The politics blog of The Little Hawk.

Mira Bohannan Kumar

The politics blog of The Little Hawk.

Rhys Holman, Opinion Editor

March 19, 2019 marked the 16th anniversary of the Iraq War, one of the most costly wars in history, both in money and lives. Yet discussion of the Iraq War and George W. Bush’s role in it has become relatively sparse and there’s far less discussion of it than is justified for something of its magnitude which still affects the world today. In fact, rather than being critical of the war, in recent years people have attempted to rehabilitate the image of George W. Bush in the age of Trump.

In a recent poll taken to measure the popularity of presidents, Bush got 61%, a 28% increase from when he left office, representing rose-colored glasses about Bush’s legacy. This change in perspective on Bush, especially among Democrats, is because in the age of Trump they view any Republican president that isn’t Donald Trump as an improvement due to the dire nature of the current presidency.

However, this view of the world fails to acknowledge the horrors that occurred under the Bush presidency and how those events still affect the world today. Besides the Iraq War, Bush enacted many policies and made many statements that still  shape political discourse in a negative way a decade after he left the presidency. He passed the No Child Left Behind Act which, regardless of intent, negatively impacted the school system by making schooling just about standardized tests and meeting certain benchmarks instead of improvement for all students and preparing them for later in life. He also began the groundwork for spreading anti-immigrant rhetoric and Islamophobia which has become the cornerstone of politicians like Donald Trump.

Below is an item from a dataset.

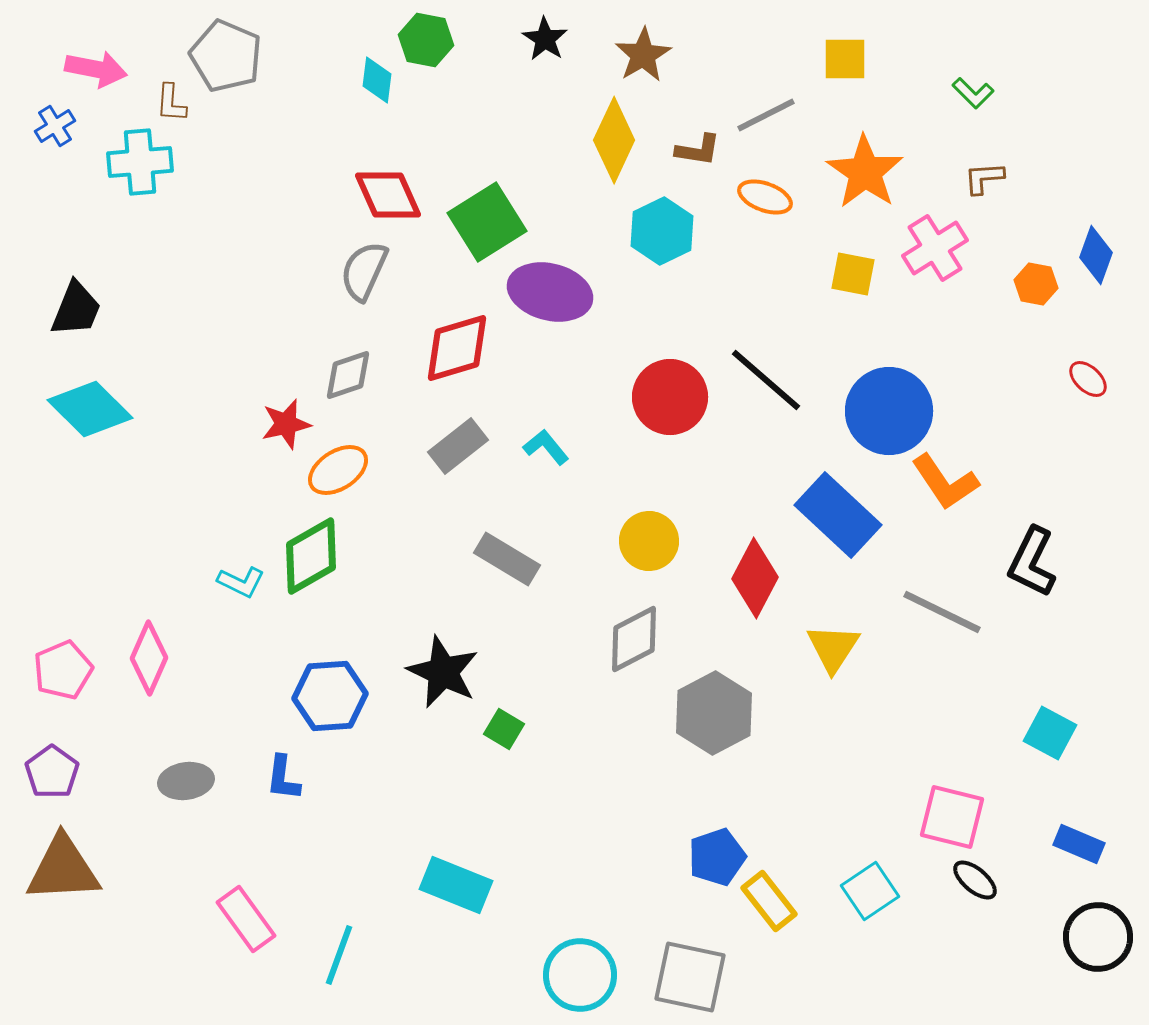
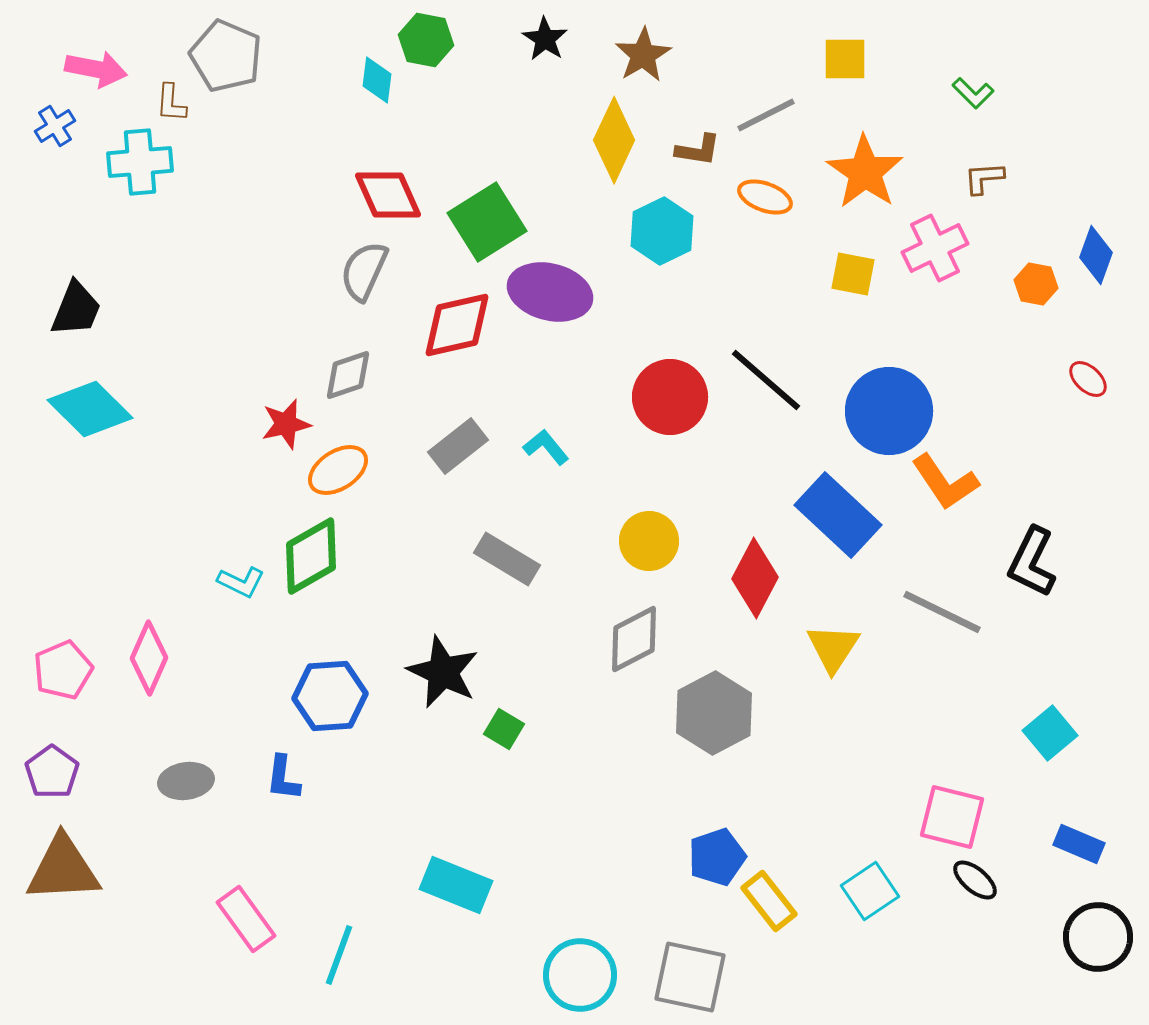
pink cross at (935, 248): rotated 6 degrees clockwise
red diamond at (457, 348): moved 23 px up; rotated 4 degrees clockwise
cyan square at (1050, 733): rotated 22 degrees clockwise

But the most costly of his mistakes is the role he had in starting and continuing the Iraq War. The Iraq War started in 2003 and since then, it’s estimated that over 1.5 million people have died and the United States has spent over one trillion dollars on the war. Further, many of those who died in the war weren’t actually armed combatants. They were civilians who were killed in US attacks with air strikes and drones which killed indiscriminately. US soldiers didn’t only kill civilians in air strikes, but also murdered unarmed civilians in addition to torturing prisoners, constituting some of the worst war crimes the United States has ever committed.

With other national events of great importance, from 9/11 to the American Revolution, their anniversaries are widely spoken about and the effect of them are spoken about well after the event takes place. But this same treatment doesn’t exist for the Iraq War, which has plunged the United States into terrible debt and taken the lives of over a million people. We can’t forget tragedies like the Iraq War and we can’t let their perpetrators reform their image like George W. Bush has. No matter who is in the White House, we must acknowledge evil in our history or else we are bound to excuse the actions of warmongers and authoritarians, all in the hopes of making current political enemies look worse in comparison.